AI Washing | The New Frontier of Corporate Scrutiny

AI Washing | The New Frontier of Corporate Scrutiny

The emergence of artificial intelligence (AI) technology is transforming industries and enabling businesses to enhance decision-making, optimize processes and deliver innovative products and services. AI is undeniably changing how businesses operate and people live their daily lives. In today’s competitive business landscape, many companies are pushing the boundaries of this technology, openly charting AI strategies to save time and improve bottom lines. However, companies often encounter familiar challenges as they seek to capitalize on this transformative technology.

What is AI Washing?

While AI continues to be a popular topic at dining room tables and in boardrooms, it is also becoming a significant focus for the U.S. Securities and Exchange Commission (SEC). In March 2024, former SEC Chair Gary Gensler released a video coining the term “AI Washing.”1 This term describes the practice of companies exaggerating or misrepresenting their AI products or services to gain a competitive advantage or appeal to investors. The SEC stated that AI washing may violate securities laws and have taken enforcement actions against companies they believe have engaged in this practice.

Regulatory Action

The same day the SEC released its statement on AI Washing, they announced that Delphia and Global Predictions settled SEC charges and agreed to pay $400,000 in civil penalties.2 Delphia claimed it “put[s] collective data to work to make our artificial intelligence smarter so it can predict which companies and trends are about to make it big and invest in them before everyone else.” However, the SEC found that Delphia did not possess the AI and machine learning capabilities it claimed and had disseminated an untrue statement of material fact. Similarly, Global Predictions, which claimed to be the “first regulated AI financial advisor,” was accused of misrepresenting its AI capabilities.

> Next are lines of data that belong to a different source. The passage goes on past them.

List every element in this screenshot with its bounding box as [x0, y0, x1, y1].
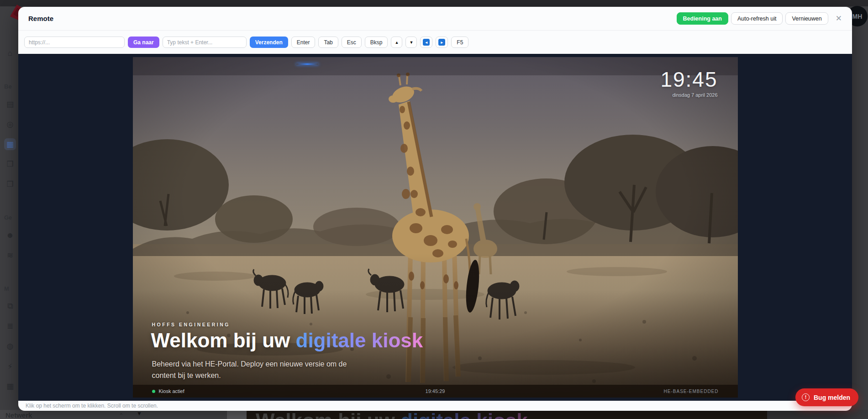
refresh-button[interactable]: Vernieuwen: [785, 12, 828, 25]
remote-screen[interactable]: 19:45 dinsdag 7 april 2026 HOFFS ENGINEE…: [133, 57, 738, 398]
kiosk-brand: HOFFS ENGINEERING: [152, 322, 231, 327]
report-bug-label: Bug melden: [814, 394, 850, 401]
send-text-button[interactable]: Verzenden: [250, 37, 288, 48]
modal-title: Remote: [28, 15, 53, 22]
sidebar-section-label: Be: [4, 80, 18, 92]
bug-alert-icon: !: [802, 393, 810, 401]
key-f5[interactable]: F5: [451, 37, 468, 48]
sidebar-item: ≣: [4, 320, 18, 332]
key-enter[interactable]: Enter: [291, 37, 316, 48]
sidebar-item: ▦: [4, 138, 18, 150]
sidebar-item: ☻: [4, 230, 18, 241]
sidebar-item: ❒: [4, 158, 18, 170]
signal-icon: ≋: [4, 249, 16, 261]
sidebar-section-label-text: Ge: [4, 214, 12, 221]
kiosk-heading: Welkom bij uw digitale kiosk: [151, 329, 423, 352]
modal-footer: Klik op het scherm om te klikken. Scroll…: [18, 401, 852, 411]
sidebar-item: ▦: [4, 380, 18, 392]
box-icon: ❒: [4, 158, 16, 170]
page-content-edge: [227, 410, 247, 419]
sidebar-bottom-strip: [0, 410, 227, 419]
report-bug-button[interactable]: ! Bug melden: [795, 388, 858, 406]
background-content-edge: [767, 410, 868, 419]
key-arrow-down[interactable]: ▼: [405, 37, 417, 48]
key-esc[interactable]: Esc: [342, 37, 362, 48]
clock-date: dinsdag 7 april 2026: [660, 92, 717, 98]
home-icon: ⌂: [4, 47, 16, 59]
url-input[interactable]: [24, 37, 125, 48]
kiosk-device-label: HE-BASE-EMBEDDED: [664, 389, 719, 394]
close-icon[interactable]: ✕: [836, 15, 842, 22]
sidebar-section-netwerk: Netwerk: [5, 411, 32, 419]
cpu-icon: ▦: [4, 138, 16, 150]
control-on-button[interactable]: Bediening aan: [677, 12, 728, 25]
bulb-icon: ◍: [4, 340, 16, 352]
key-arrow-left[interactable]: ◂: [420, 37, 432, 48]
text-input[interactable]: [163, 37, 247, 48]
sidebar-section-label-text: M: [4, 285, 9, 292]
loading-indicator: [296, 63, 318, 65]
collapse-chevron-icon: ⌃: [119, 412, 124, 419]
sidebar-item: ❒: [4, 178, 18, 190]
server-icon: ≣: [4, 320, 16, 332]
sidebar-section-label: Ge: [4, 211, 18, 223]
key-bksp[interactable]: Bksp: [365, 37, 388, 48]
chip-icon: ▦: [4, 380, 16, 392]
remote-modal: Remote Bediening aanAuto-refresh uitVern…: [18, 7, 852, 411]
browser-top-band: [0, 0, 868, 6]
key-arrow-right[interactable]: ▸: [436, 37, 448, 48]
modal-header: Remote Bediening aanAuto-refresh uitVern…: [18, 7, 852, 31]
sidebar-item: ⚡: [4, 361, 18, 372]
shield-icon: ◎: [4, 118, 16, 130]
sidebar-section-label: M: [4, 283, 18, 294]
footer-hint: Klik op het scherm om te klikken. Scroll…: [26, 403, 158, 409]
sidebar-item: ▤: [4, 98, 18, 110]
background-kiosk-preview: Welkom bij uw digitale kiosk: [247, 411, 767, 419]
auto-refresh-button[interactable]: Auto-refresh uit: [731, 12, 783, 25]
sidebar-section-label-text: Be: [4, 83, 12, 90]
monitor-icon: ⧉: [4, 300, 16, 312]
kiosk-status-time: 19:45:29: [133, 388, 738, 394]
caret-down-icon: ▼: [137, 410, 142, 417]
remote-toolbar: Ga naar Verzenden EnterTabEscBksp▲▼◂▸F5: [18, 31, 852, 54]
box-icon: ❒: [4, 178, 16, 190]
sidebar-item: ◎: [4, 118, 18, 130]
background-kiosk-heading: Welkom bij uw digitale kiosk: [256, 411, 528, 419]
key-arrow-up[interactable]: ▲: [391, 37, 402, 48]
kiosk-clock: 19:45 dinsdag 7 april 2026: [660, 68, 717, 98]
sidebar-item: ⧉: [4, 300, 18, 312]
arrow-right-icon: ▸: [438, 39, 445, 46]
kiosk-subtitle: Beheerd via het HE-Portal. Deploy een ni…: [152, 358, 353, 381]
clock-time: 19:45: [660, 68, 717, 91]
sidebar-item: ⌂: [4, 47, 18, 59]
bolt-icon: ⚡: [4, 361, 16, 372]
remote-control-page: MH ⌂Be▤◎▦❒❒Ge☻≋M⧉≣◍⚡▦ Netwerk ⌃ ▼ Welkom…: [0, 0, 868, 419]
key-tab[interactable]: Tab: [318, 37, 338, 48]
user-icon: ☻: [4, 230, 16, 241]
arrow-left-icon: ◂: [423, 39, 430, 46]
kiosk-status-bar: Kiosk actief 19:45:29 HE-BASE-EMBEDDED: [133, 385, 738, 398]
list-icon: ▤: [4, 98, 16, 110]
go-to-url-button[interactable]: Ga naar: [128, 37, 159, 48]
sidebar-item: ≋: [4, 249, 18, 261]
sidebar-item: ◍: [4, 340, 18, 352]
remote-viewport: 19:45 dinsdag 7 april 2026 HOFFS ENGINEE…: [18, 54, 852, 401]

More recently, the SEC charged Iliot Raz, the founder of Joonko, with fraud for making false and misleading statements about the quantity and quality of Joonko’s customers, the number of candidates on its platform and the company’s revenue.3 While this case involves other accusations of fraud, it is alleged that Raz used AI washing to defraud investors of at least $21 million. The SEC’s press release stated that they “will continue to police the markets against AI-washing,” indicating their ongoing commitment to monitoring and addressing AI washing occurrences.

The former Federal Trade Commission (FTC) Chair, Lina Khan, entered the fray on September 25, 2024, with a new law enforcement action called Operation AI Comply.4 The FTC has agreed to proposed orders with DoNotPay5 and Rytr6. Additionally, the commission has filed claims against Ascend Ecom7 and Ecommerce Empire Builders8 and obtained a federal court order related to its case against FBA Machine.9

Class Action Claims

Beyond enforcement actions, AI-related securities class action claims are also becoming more common. The Stanford Law School Securities Class Action Clearinghouse has been tracking AI-related security class action filings since the first case in March 2020.10 Since then, they have tracked 41 filings related to AI, including 15 in 2024.

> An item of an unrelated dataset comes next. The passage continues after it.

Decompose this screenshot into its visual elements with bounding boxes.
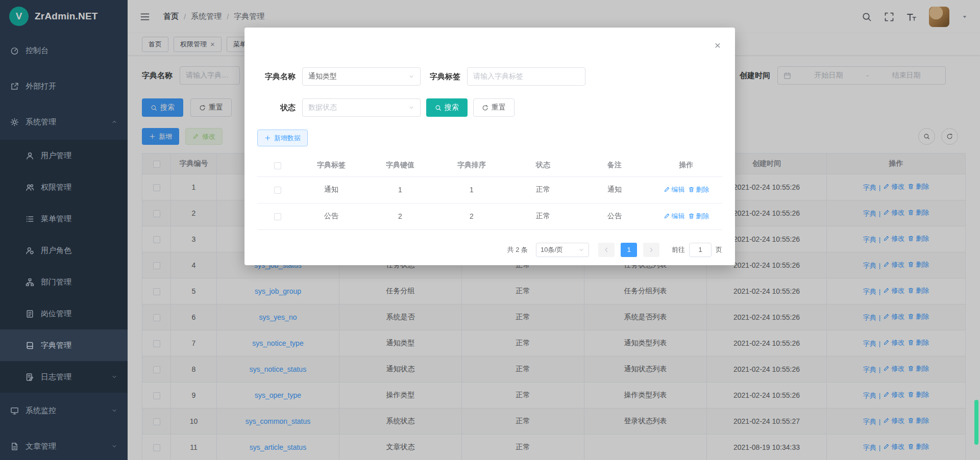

One notable case involves GitLab Inc.11 Similar to the AI-washing cases brought by regulators, the plaintiffs allege that GitLab made misleading statements about its AI capabilities, claiming it could optimize its product and increase market share. The plaintiffs assert that “the truth emerged” in a later earnings report, which showed weak demand for AI features. The complaint includes transcripts of various earnings calls, arguing that the company overstated its abilities and has had to revise its 2025 earnings projections. While this lawsuit and others like it are still pending, it highlights the significant potential legal and monetary risks.

EU Legislation and US States On the Way

In March 2024, the European Union passed the EU AI Act, becoming the world’s first regulator of AI.12 While the timeline for enforcement extends years into the future for some aspects of the act, organizations utilizing AI or selling AI-based products will need to consider this regulation to operate in the EU. Key considerations include the technology’s classification, development and use requirements, transparency mandates, ethical considerations and an outright ban on certain use cases.

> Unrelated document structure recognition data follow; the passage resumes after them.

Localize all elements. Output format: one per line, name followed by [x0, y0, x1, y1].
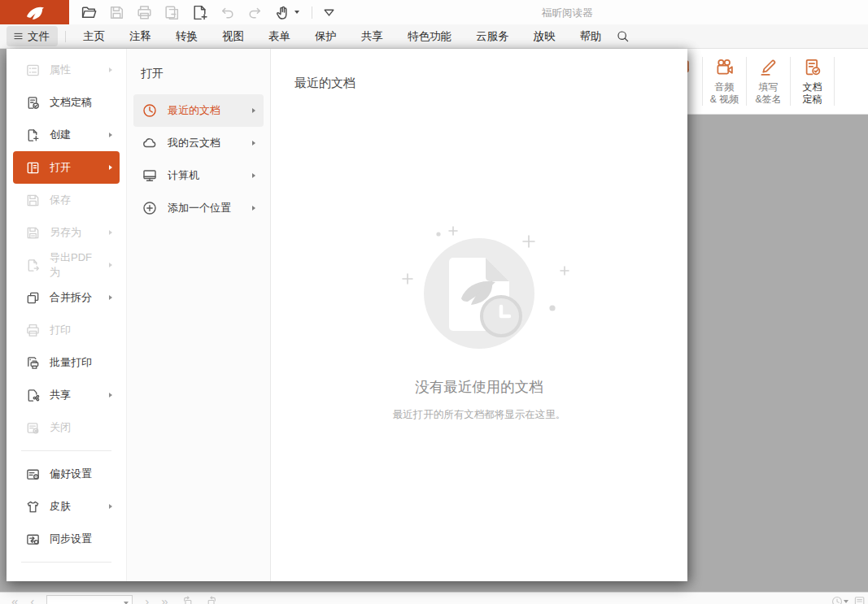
copy-page-icon	[164, 4, 181, 21]
foxit-logo[interactable]	[0, 0, 69, 24]
divider	[312, 7, 312, 19]
file-menu-item-open[interactable]: 打开	[13, 151, 120, 184]
file-menu-item-label: 打开	[50, 160, 71, 175]
share-icon	[25, 388, 41, 403]
folder-open-icon	[81, 4, 98, 21]
submenu-arrow-icon	[109, 133, 112, 137]
file-menu-item-properties[interactable]: 属性	[13, 54, 120, 86]
merge-icon	[25, 290, 41, 306]
file-menu-button-label: 文件	[28, 29, 50, 44]
qa-button-print[interactable]	[136, 4, 153, 21]
open-location-item-my-cloud-documents[interactable]: 我的云文档	[133, 127, 264, 159]
statusbar: « ‹	[0, 592, 868, 604]
file-menu-item-create[interactable]: 创建	[13, 119, 120, 151]
file-menu-item-label: 另存为	[50, 225, 81, 240]
cloud-icon	[142, 135, 158, 151]
menu-tab-convert[interactable]: 转换	[164, 24, 210, 49]
file-menu-item-share[interactable]: 共享	[13, 379, 120, 411]
menu-tab-help[interactable]: 帮助	[568, 24, 614, 49]
file-menu-item-save[interactable]: 保存	[13, 184, 120, 216]
menu-tab-cloud[interactable]: 云服务	[464, 24, 521, 49]
floppy-as-icon	[25, 225, 41, 241]
menu-tab-view[interactable]: 视图	[210, 24, 256, 49]
statusbar-control-first-page[interactable]: «	[11, 595, 18, 604]
menu-tab-features[interactable]: 特色功能	[395, 24, 464, 49]
doc-plus-icon	[25, 128, 41, 143]
statusbar-control-rotate-right[interactable]	[206, 595, 219, 604]
sync-icon	[25, 532, 41, 547]
open-location-item-add-a-place[interactable]: 添加一个位置	[133, 192, 264, 224]
submenu-arrow-icon	[252, 173, 255, 178]
statusbar-control-clipped-control[interactable]	[853, 595, 866, 604]
nav-glyph-icon: »	[161, 595, 168, 604]
statusbar-control-last-page[interactable]: »	[161, 595, 168, 604]
menu-tab-label: 特色功能	[408, 29, 451, 44]
qa-button-copy-page[interactable]	[164, 4, 181, 21]
qa-button-hand-tool[interactable]	[274, 4, 299, 21]
foxit-bird-icon	[24, 4, 46, 20]
menu-tab-home[interactable]: 主页	[71, 24, 117, 49]
file-menu-item-finalize-document[interactable]: 文档定稿	[13, 86, 120, 119]
file-menu-item-label: 属性	[50, 63, 71, 77]
ribbon-button-finalize-document[interactable]: 文档 定稿	[791, 49, 834, 114]
statusbar-control-next-page[interactable]: ›	[145, 595, 149, 604]
qa-button-customize-quick-access[interactable]	[321, 4, 338, 21]
recent-panel-title: 最近的文档	[294, 76, 355, 91]
file-menu-item-close[interactable]: 关闭	[13, 411, 120, 444]
submenu-arrow-icon	[109, 230, 112, 235]
export-icon	[25, 258, 41, 273]
file-menu-item-preferences[interactable]: 偏好设置	[13, 458, 120, 490]
qa-button-new-document[interactable]	[191, 4, 208, 21]
doc-check-icon	[25, 95, 41, 111]
statusbar-control-page-number-combobox[interactable]	[46, 595, 133, 604]
menu-tab-form[interactable]: 表单	[256, 24, 303, 49]
file-menu-item-skin[interactable]: 皮肤	[13, 490, 120, 523]
file-menu-overlay: 属性 文档定稿 创建 打开 保存	[7, 49, 687, 581]
ribbon-button-fill-sign[interactable]: 填写 &签名	[747, 49, 790, 114]
menu-tab-present[interactable]: 放映	[521, 24, 568, 49]
video-icon	[714, 57, 735, 77]
qa-button-open[interactable]	[81, 4, 98, 21]
partial-box-icon	[853, 595, 866, 604]
submenu-arrow-icon	[109, 295, 112, 300]
menu-tab-comment[interactable]: 注释	[117, 24, 164, 49]
ribbon-button-label: 文档 定稿	[803, 81, 822, 105]
statusbar-control-rotate-left[interactable]	[181, 595, 194, 604]
printer-icon	[25, 323, 41, 338]
add-place-icon	[142, 200, 158, 216]
file-menu-button[interactable]: 文件	[7, 26, 58, 46]
menu-tab-label: 放映	[534, 29, 556, 44]
file-menu-item-export-pdf[interactable]: 导出PDF为	[13, 249, 120, 281]
qa-button-save[interactable]	[108, 4, 125, 21]
qa-button-redo[interactable]	[246, 4, 264, 21]
open-location-item-computer[interactable]: 计算机	[133, 159, 264, 192]
menubar: 文件 主页 注释 转换 视图 表单 保护 共享 特色功能 云服务 放映	[0, 24, 868, 49]
empty-state-subtitle: 最近打开的所有文档都将显示在这里。	[271, 408, 687, 422]
file-menu-item-batch-print[interactable]: 批量打印	[13, 346, 120, 379]
page-number-combobox[interactable]	[46, 595, 133, 604]
statusbar-control-view-mode[interactable]	[831, 595, 848, 604]
statusbar-control-prev-page[interactable]: ‹	[30, 595, 34, 604]
nav-glyph-icon: ‹	[30, 595, 34, 604]
recent-documents-panel: 最近的文档	[271, 49, 687, 581]
submenu-arrow-icon	[109, 165, 112, 170]
computer-icon	[142, 167, 158, 184]
ribbon-search-button[interactable]	[616, 29, 630, 43]
ribbon-button-audio-video[interactable]: 音频 & 视频	[703, 49, 746, 114]
new-doc-icon	[191, 4, 208, 21]
submenu-arrow-icon	[252, 108, 255, 113]
file-menu-item-print[interactable]: 打印	[13, 314, 120, 346]
qa-button-undo[interactable]	[219, 4, 236, 21]
divider	[21, 450, 111, 451]
open-location-item-recent-documents[interactable]: 最近的文档	[133, 94, 264, 127]
menu-tab-protect[interactable]: 保护	[303, 24, 349, 49]
file-menu-item-merge-split[interactable]: 合并拆分	[13, 281, 120, 314]
ribbon-button-label: 音频 & 视频	[710, 81, 739, 105]
file-menu-item-save-as[interactable]: 另存为	[13, 216, 120, 249]
printer-icon	[136, 4, 153, 21]
file-menu-item-sync-settings[interactable]: 同步设置	[13, 523, 120, 555]
menu-tab-share[interactable]: 共享	[349, 24, 395, 49]
prefs-icon	[25, 467, 41, 482]
file-menu-item-label: 共享	[50, 388, 71, 402]
menu-tab-label: 转换	[176, 29, 198, 44]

While the EU passed a comprehensive AI Act, the United States has various sources regulating AI. In 2024, at least 45 states proposed AI related legislation, with Utah, California and Colorado enacting laws governing the private sector. Although the federal government has not passed comprehensive AI legislation, existing laws have limited application to AI, and some frameworks and guidelines have been released as executive orders. How the new administration will view AI and its regulation remains to be seen.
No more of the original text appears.